At least 16,000 people have been arrested since the illegal overthrow of the elected President Mohammed Morsi in July 2013. The judge, who appeared more like a bandit or member of the mafia was incredibly blunt in emphasising his incompetence and hypocrisy. After being told during last Saturday’s 45-minute-long session that his behaviour was unconstitutional he replied:
“Don’t talk about the constitution, I don’t want to hear about that in my court!”

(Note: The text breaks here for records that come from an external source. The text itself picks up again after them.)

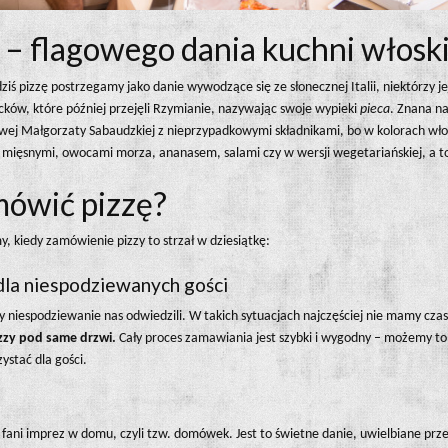
 – flagowego dania kuchni włosk
dziś pizzę postrzegamy jako danie wywodzące się ze słonecznej Italii, niektórzy 
acków, które później przejęli Rzymianie, nazywając swoje wypieki
pieca
. Znana n
wej Małgorzaty Sabaudzkiej z nieprzypadkowymi składnikami, bo w kolorach włos
mięsnymi, owocami morza, ananasem, salami czy w wersji wegetariańskiej, a to 
mówić pizzę?
, kiedy zamówienie pizzy to strzał w dziesiątkę:
 dla niespodziewanych gości
zy niespodziewanie nas odwiedzili. W takich sytuacjach najczęściej nie mamy czas
zzy pod same drzwi.
Cały proces zamawiania jest szybki i wygodny – możemy t
zystać dla gości.
ż fani imprez w domu, czyli tzw. domówek. Jest to świetne danie, uwielbiane pr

On the following Monday, the session reportedly lasted five minutes in which the blanket sentence was issued, offering no chance for the defence to speak before concluding court proceedings. It is clear that the constitution is not important here. Despite a “Mubarak-esque” vote taking place on a reworked constitution, it is clear that the power does not lie in a piece of worthless paper. Control, as it always is, is exerted through military force as opposed to democratic process. It is also clear that the situation in Egypt has become intrinsic in the lives of the Muslim population across the world and perhaps this is one of the keys as to why our plight has reached the point it is at. In Egypt the events of the past year, have demonstrated the clear divide between Muslims. There are those who are proactive and recognise that change will only come through struggle. On the other hand, there are also those who know right from wrong, but choose to ignore it in the interest of comfort or laziness. In Egypt this latter group has turned a blind eye to the brutal massacres taking place around them. Why? Simply because they have a fear that the change towards an Islamic State would mean inherent changes within the society such as in Music and Film. These changes may be found uncomforting for large parts of the population, choosing to be at odds with such change whilst constantly forgetting that the ultimate victory of Jannah (Paradise), which people recognise, is along the other road. Jannah is indeed lined with briars and nettles whereas the road of the fire is fun and merry to walk.
 Hadīth (Sahīh) reported by al-Tirmidhi on the authority of Sa’d b. Abī Waqqās.